# [What the task asks]
Nothing in the data may be changed; retype all of it.

Saved entries
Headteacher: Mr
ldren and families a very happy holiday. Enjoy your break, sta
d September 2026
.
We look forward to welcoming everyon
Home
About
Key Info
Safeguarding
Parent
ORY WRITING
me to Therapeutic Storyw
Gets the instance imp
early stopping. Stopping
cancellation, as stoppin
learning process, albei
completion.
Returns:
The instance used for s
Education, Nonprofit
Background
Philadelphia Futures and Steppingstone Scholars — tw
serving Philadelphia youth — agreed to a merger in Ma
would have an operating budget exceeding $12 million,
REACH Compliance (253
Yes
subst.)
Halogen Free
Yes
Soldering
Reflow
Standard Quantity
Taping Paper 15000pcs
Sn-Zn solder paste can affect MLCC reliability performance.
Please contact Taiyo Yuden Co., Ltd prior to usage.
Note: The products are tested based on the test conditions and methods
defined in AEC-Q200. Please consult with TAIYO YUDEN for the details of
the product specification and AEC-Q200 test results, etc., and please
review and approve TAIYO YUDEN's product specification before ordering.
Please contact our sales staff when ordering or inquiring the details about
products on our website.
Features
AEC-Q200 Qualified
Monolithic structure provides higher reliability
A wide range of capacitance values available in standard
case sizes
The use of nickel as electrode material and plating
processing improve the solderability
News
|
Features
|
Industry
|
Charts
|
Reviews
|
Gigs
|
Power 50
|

# [Output below]
Headteacher: Mr
ldren and families a very happy holiday. Enjoy your break, sta
d September 2026
.
We look forward to welcoming everyon
Home
About
Key Info
Safeguarding
Parent
ORY WRITING
me to Therapeutic Storyw
Gets the instance imp
early stopping. Stopping
cancellation, as stoppin
learning process, albei
completion.
Returns:
The instance used for s
Education, Nonprofit
Background
Philadelphia Futures and Steppingstone Scholars — tw
serving Philadelphia youth — agreed to a merger in Ma
would have an operating budget exceeding $12 million,
REACH Compliance (253
Yes
subst.)
Halogen Free
Yes
Soldering
Reflow
Standard Quantity
Taping Paper 15000pcs
Sn-Zn solder paste can affect MLCC reliability performance.
Please contact Taiyo Yuden Co., Ltd prior to usage.
Note: The products are tested based on the test conditions and methods
defined in AEC-Q200. Please consult with TAIYO YUDEN for the details of
the product specification and AEC-Q200 test results, etc., and please
review and approve TAIYO YUDEN's product specification before ordering.
Please contact our sales staff when ordering or inquiring the details about
products on our website.
Features
AEC-Q200 Qualified
Monolithic structure provides higher reliability
A wide range of capacitance values available in standard
case sizes
The use of nickel as electrode material and plating
processing improve the solderability
News
|
Features
|
Industry
|
Charts
|
Reviews
|
Gigs
|
Power 50
|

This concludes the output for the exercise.